Below are some records. Return exactly their lines from the one containing "04 ago | Rete 4" through the one containing "Un tocco di", and drop the pictures.

Supplied records Start Marker

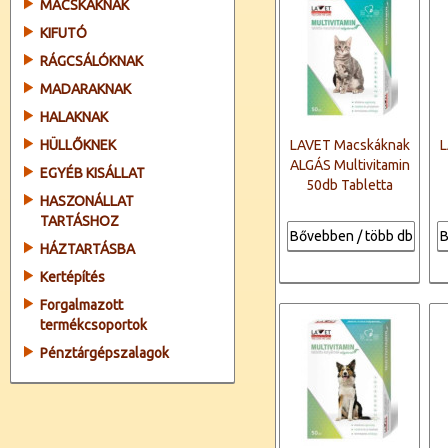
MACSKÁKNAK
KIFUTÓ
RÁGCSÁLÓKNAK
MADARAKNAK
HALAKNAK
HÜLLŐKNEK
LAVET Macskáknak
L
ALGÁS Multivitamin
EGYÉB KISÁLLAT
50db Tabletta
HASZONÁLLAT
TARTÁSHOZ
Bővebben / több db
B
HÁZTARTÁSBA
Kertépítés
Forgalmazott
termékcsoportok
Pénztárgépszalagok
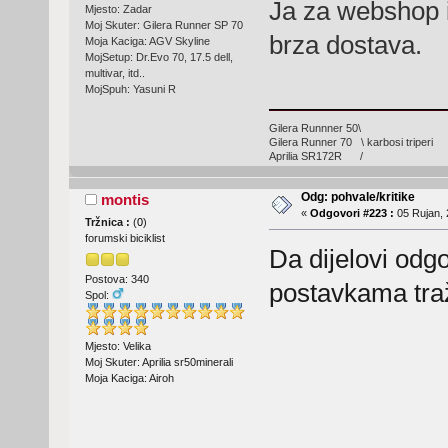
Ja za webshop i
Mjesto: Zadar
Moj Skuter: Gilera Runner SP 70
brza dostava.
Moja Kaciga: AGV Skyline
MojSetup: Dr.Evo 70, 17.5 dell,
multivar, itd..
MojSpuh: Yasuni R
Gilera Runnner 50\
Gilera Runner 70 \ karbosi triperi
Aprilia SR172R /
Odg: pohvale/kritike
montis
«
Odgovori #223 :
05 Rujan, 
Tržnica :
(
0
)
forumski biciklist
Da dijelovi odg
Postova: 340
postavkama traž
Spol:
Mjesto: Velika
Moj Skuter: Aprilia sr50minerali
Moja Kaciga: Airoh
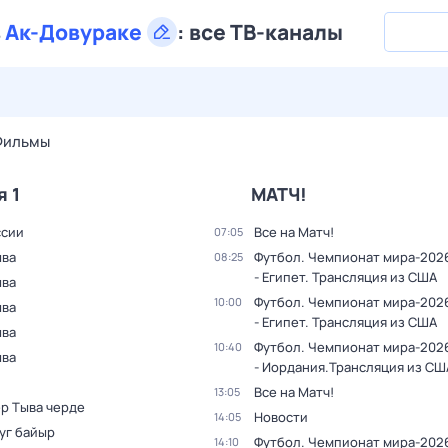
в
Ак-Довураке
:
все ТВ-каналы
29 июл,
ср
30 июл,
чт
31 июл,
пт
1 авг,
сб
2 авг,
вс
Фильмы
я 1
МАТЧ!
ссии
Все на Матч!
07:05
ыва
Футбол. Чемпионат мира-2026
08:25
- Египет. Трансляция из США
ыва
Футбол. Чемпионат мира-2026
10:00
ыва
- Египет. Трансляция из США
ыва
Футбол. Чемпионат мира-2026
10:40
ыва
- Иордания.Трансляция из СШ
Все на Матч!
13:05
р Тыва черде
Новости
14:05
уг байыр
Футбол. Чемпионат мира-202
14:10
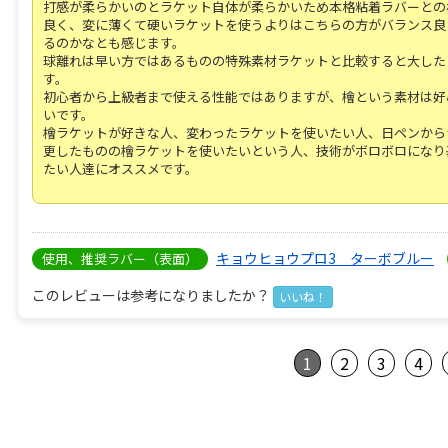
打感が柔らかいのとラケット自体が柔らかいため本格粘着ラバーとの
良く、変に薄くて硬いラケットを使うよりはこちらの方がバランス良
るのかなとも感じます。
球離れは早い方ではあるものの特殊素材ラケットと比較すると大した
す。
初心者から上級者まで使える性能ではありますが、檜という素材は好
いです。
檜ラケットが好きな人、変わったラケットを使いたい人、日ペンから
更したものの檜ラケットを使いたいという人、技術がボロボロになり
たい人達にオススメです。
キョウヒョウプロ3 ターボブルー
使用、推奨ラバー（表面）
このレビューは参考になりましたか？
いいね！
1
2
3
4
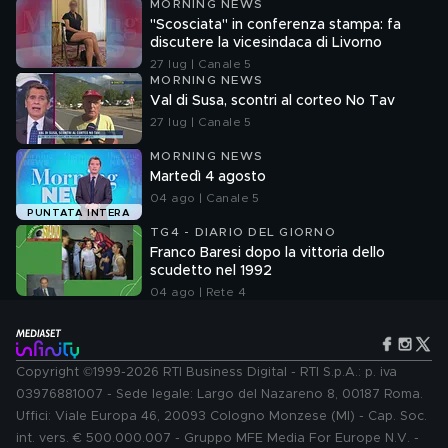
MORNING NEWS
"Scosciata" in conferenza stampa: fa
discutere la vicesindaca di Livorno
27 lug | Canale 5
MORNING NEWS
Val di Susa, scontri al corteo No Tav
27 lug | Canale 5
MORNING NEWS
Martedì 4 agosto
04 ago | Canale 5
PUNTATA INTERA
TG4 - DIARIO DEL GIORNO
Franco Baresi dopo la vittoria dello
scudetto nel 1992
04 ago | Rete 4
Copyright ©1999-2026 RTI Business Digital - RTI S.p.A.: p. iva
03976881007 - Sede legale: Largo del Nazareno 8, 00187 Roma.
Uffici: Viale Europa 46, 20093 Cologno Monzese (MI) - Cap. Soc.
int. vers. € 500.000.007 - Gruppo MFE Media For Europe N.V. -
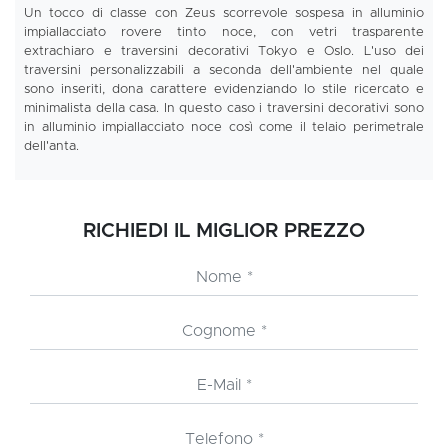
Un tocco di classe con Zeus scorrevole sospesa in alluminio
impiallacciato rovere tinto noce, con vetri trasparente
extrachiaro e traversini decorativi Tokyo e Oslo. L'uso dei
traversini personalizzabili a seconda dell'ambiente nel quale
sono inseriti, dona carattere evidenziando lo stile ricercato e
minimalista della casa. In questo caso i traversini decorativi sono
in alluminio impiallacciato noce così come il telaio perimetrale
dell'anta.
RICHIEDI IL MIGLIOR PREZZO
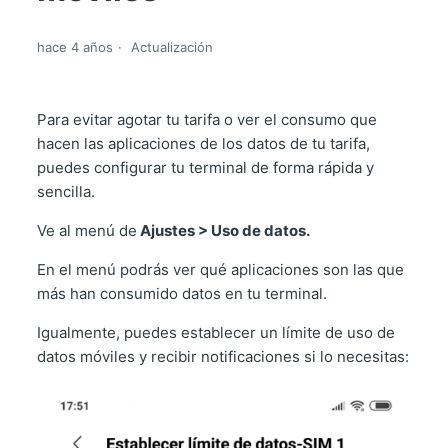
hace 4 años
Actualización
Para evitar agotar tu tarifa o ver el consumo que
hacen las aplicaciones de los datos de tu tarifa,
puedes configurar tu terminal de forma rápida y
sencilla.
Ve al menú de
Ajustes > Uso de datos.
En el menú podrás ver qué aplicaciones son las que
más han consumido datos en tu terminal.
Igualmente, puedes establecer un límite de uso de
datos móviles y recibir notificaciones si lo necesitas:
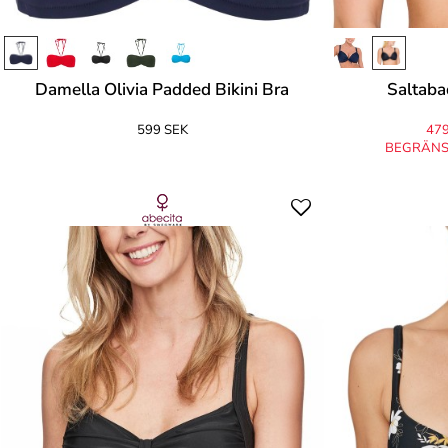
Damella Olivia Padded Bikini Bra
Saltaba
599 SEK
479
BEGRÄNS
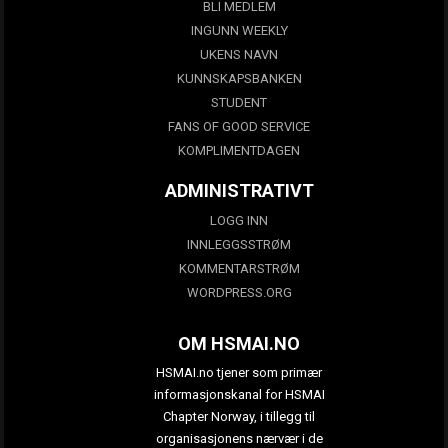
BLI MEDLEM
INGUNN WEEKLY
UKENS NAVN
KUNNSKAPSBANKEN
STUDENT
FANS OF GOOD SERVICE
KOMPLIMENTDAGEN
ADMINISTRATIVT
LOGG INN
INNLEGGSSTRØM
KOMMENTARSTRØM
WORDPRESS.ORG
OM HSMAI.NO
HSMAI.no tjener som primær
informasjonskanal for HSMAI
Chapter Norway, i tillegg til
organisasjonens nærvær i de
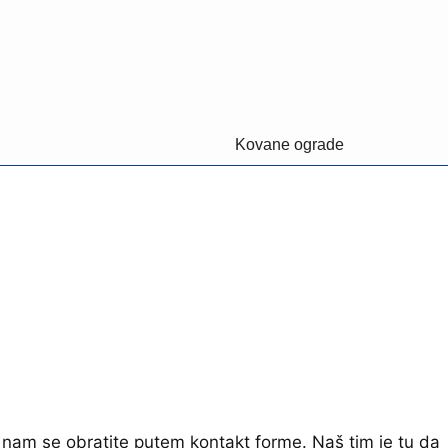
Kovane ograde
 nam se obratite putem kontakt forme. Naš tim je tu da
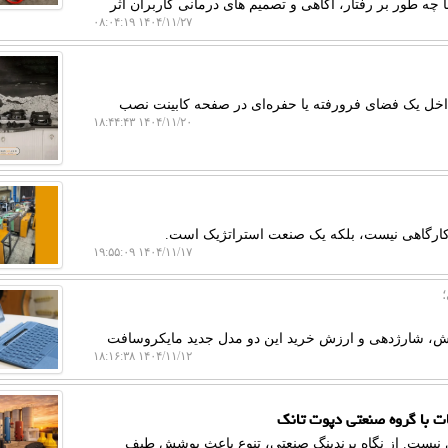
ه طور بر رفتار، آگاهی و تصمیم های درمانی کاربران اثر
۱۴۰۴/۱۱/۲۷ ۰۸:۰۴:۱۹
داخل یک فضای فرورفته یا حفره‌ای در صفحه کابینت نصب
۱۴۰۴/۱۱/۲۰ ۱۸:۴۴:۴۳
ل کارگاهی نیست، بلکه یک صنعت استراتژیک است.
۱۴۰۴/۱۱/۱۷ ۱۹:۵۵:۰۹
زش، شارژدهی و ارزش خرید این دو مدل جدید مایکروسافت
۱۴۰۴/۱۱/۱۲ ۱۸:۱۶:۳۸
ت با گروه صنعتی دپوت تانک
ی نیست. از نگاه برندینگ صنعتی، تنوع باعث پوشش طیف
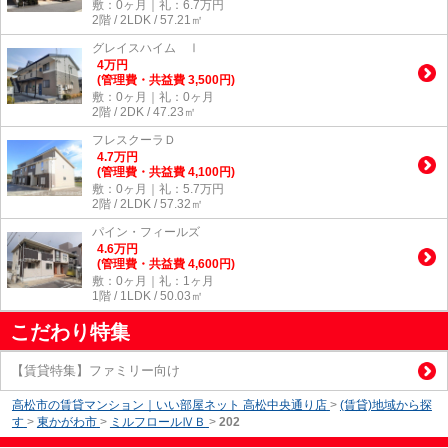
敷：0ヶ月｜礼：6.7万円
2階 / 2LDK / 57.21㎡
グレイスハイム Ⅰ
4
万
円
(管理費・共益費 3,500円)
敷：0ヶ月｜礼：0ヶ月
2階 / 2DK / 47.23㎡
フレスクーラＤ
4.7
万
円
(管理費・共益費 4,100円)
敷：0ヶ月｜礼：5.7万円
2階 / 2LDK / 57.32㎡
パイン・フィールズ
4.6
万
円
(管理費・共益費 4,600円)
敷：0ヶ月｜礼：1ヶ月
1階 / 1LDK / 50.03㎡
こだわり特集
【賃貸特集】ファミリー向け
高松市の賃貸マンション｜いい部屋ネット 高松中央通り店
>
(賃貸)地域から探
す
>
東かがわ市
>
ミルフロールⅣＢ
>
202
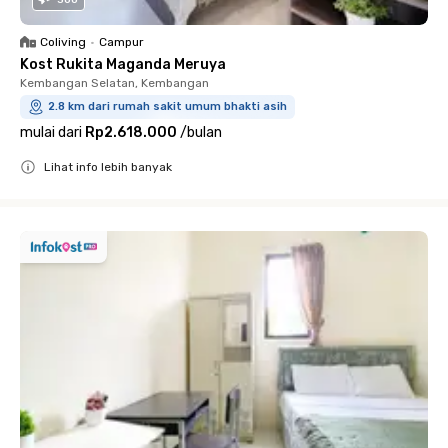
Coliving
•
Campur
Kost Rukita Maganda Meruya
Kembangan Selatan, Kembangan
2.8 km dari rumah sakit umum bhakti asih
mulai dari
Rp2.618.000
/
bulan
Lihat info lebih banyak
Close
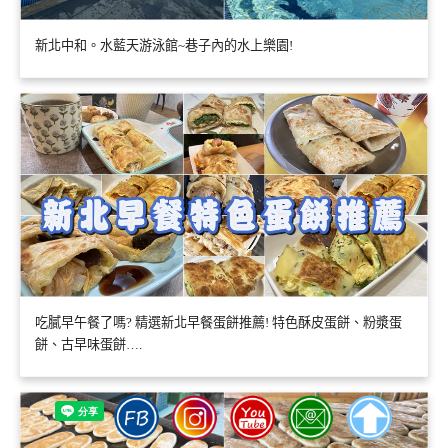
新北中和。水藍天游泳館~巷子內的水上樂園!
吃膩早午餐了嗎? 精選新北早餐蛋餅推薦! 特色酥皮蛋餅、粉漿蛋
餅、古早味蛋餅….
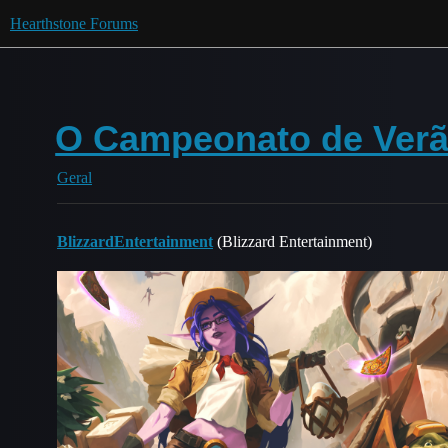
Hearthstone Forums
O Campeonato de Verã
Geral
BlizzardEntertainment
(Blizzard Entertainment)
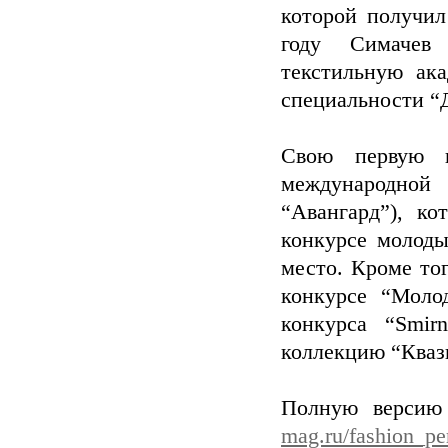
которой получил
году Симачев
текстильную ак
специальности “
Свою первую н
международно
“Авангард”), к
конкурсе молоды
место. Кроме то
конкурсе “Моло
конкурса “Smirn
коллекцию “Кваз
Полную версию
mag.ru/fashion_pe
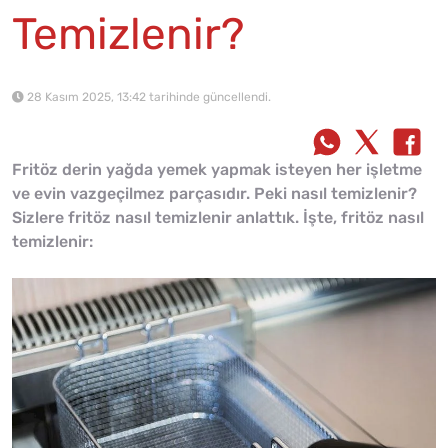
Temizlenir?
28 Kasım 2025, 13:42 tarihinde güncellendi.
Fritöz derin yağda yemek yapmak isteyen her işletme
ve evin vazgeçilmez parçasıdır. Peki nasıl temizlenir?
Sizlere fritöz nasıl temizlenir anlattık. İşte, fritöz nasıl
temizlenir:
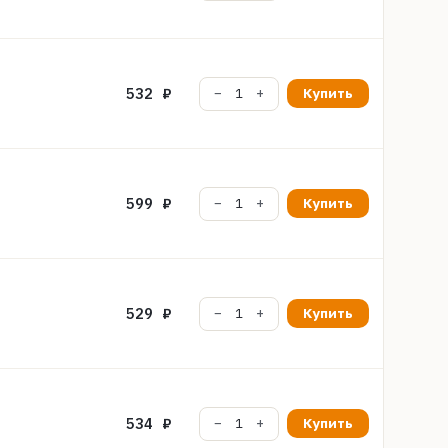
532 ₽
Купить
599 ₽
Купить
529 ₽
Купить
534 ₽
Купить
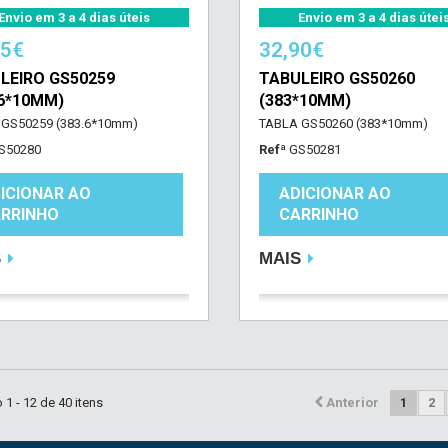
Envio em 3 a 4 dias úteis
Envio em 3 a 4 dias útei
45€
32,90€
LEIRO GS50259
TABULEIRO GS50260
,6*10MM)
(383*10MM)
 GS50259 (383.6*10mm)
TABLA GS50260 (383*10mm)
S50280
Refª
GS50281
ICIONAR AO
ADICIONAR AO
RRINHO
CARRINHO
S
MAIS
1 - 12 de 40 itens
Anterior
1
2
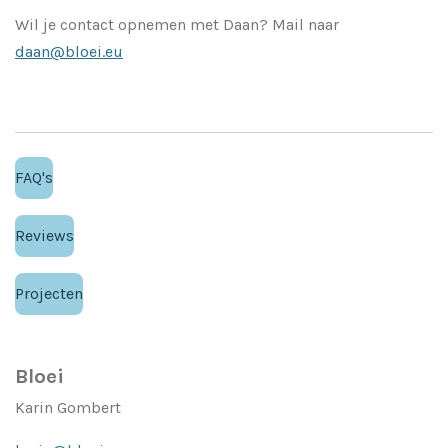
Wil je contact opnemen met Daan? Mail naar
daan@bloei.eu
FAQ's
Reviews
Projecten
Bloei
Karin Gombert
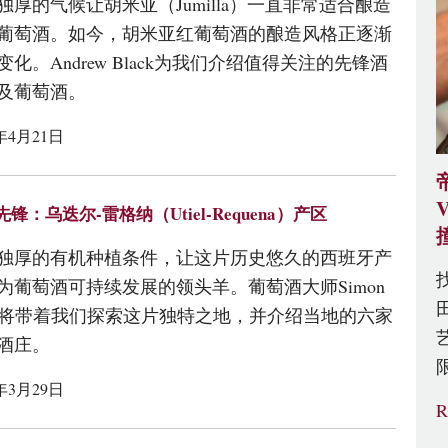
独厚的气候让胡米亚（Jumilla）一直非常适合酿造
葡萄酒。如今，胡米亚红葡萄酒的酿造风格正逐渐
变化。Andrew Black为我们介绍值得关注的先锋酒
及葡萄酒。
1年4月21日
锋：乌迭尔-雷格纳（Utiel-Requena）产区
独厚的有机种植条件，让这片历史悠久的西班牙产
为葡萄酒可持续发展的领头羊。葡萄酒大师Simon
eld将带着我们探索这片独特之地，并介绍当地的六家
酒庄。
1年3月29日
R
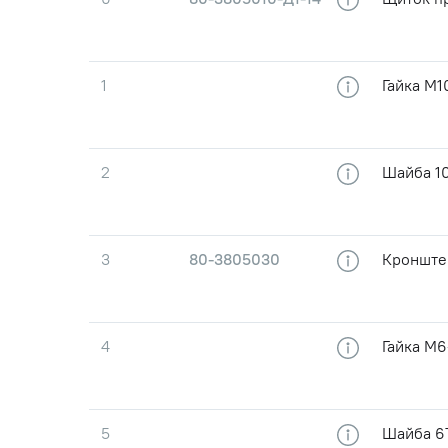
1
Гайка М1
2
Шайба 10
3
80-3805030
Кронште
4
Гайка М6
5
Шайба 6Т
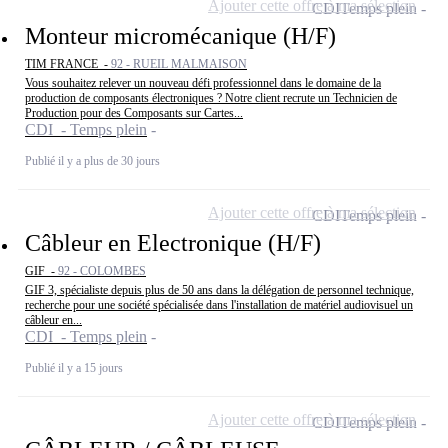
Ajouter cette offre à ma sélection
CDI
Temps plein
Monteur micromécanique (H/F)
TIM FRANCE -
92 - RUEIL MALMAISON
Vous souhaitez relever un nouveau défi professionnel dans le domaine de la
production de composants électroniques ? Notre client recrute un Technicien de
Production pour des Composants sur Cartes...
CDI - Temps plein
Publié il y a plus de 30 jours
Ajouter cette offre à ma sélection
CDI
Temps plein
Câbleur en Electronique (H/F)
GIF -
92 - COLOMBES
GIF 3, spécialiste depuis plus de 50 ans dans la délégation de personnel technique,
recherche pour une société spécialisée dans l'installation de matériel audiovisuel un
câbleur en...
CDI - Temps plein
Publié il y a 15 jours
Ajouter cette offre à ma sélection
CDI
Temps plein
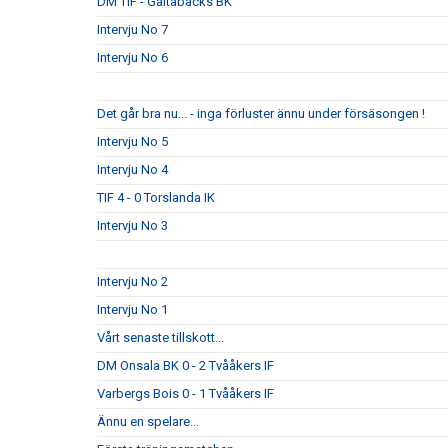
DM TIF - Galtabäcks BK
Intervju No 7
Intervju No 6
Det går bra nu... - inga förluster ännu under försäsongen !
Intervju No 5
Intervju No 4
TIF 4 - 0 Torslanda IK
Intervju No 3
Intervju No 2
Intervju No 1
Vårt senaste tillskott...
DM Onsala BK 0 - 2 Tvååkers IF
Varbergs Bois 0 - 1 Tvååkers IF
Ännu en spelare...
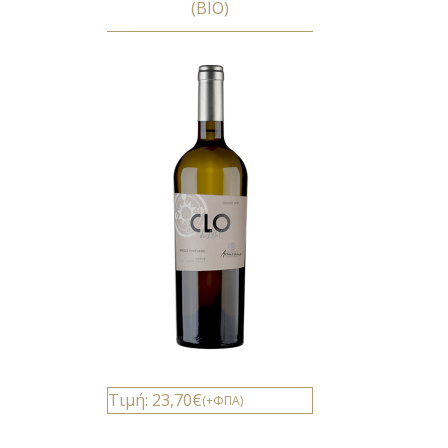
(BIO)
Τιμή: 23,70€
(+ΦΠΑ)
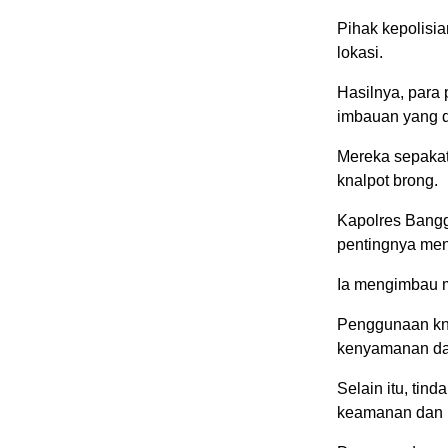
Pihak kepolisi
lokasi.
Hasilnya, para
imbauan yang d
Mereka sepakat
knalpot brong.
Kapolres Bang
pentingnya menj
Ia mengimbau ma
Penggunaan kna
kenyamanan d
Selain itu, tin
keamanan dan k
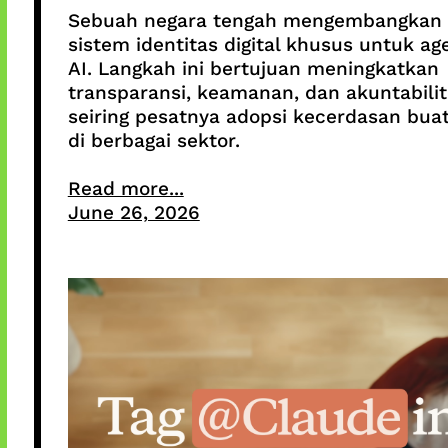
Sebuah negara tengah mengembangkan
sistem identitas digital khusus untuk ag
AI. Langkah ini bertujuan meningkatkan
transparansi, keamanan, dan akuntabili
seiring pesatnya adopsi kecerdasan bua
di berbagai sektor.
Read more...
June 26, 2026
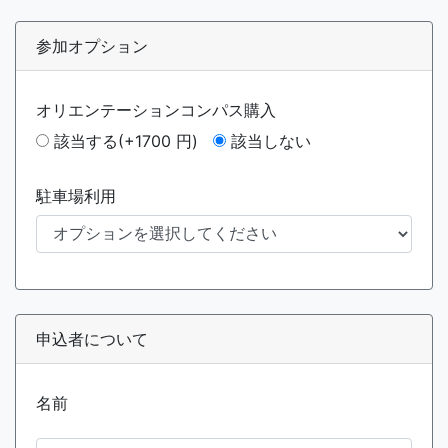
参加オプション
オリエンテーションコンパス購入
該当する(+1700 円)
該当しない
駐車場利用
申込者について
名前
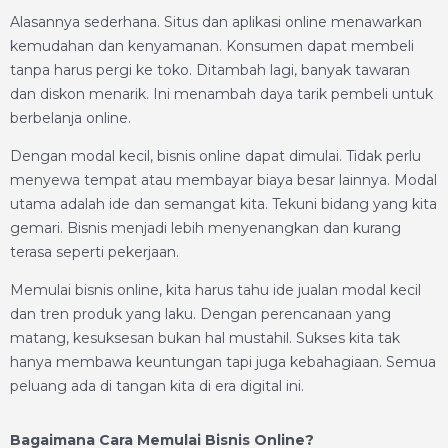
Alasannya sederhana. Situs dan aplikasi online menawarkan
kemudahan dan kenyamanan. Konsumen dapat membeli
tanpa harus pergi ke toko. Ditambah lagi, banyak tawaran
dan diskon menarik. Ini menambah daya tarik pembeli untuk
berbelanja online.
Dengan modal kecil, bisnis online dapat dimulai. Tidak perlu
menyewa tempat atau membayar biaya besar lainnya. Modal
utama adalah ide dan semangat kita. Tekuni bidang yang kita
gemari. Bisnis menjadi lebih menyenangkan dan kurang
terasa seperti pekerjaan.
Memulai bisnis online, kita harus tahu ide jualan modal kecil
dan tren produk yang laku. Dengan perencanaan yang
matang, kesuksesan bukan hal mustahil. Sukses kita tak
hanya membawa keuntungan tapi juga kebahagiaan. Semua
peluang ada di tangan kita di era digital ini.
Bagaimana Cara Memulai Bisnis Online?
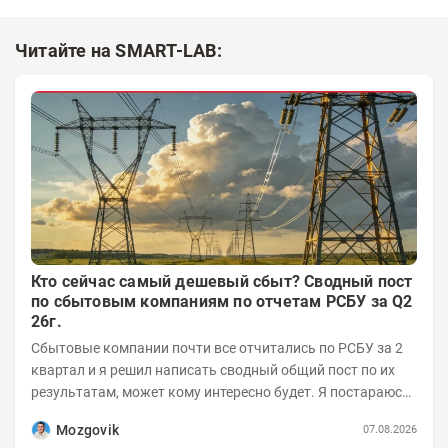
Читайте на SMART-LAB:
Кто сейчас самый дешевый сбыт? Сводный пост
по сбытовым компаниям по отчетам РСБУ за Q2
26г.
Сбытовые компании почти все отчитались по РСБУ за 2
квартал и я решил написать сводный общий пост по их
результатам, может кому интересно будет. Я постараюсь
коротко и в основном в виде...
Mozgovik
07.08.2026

Supplied records End Marker

Task output:
04 ago | Rete 4
Copyright ©1999-2026 RTI Business Digital - RTI S.p.A.: p. iva
03976881007 - Sede legale: Largo del Nazareno 8, 00187 Roma.
Uffici: Viale Europa 46, 20093 Cologno Monzese (MI) - Cap. Soc.
int. vers. € 500.000.007 - Gruppo MFE Media For Europe N.V. -
Un tocco di classe con Zeus scorrevole sospesa in alluminio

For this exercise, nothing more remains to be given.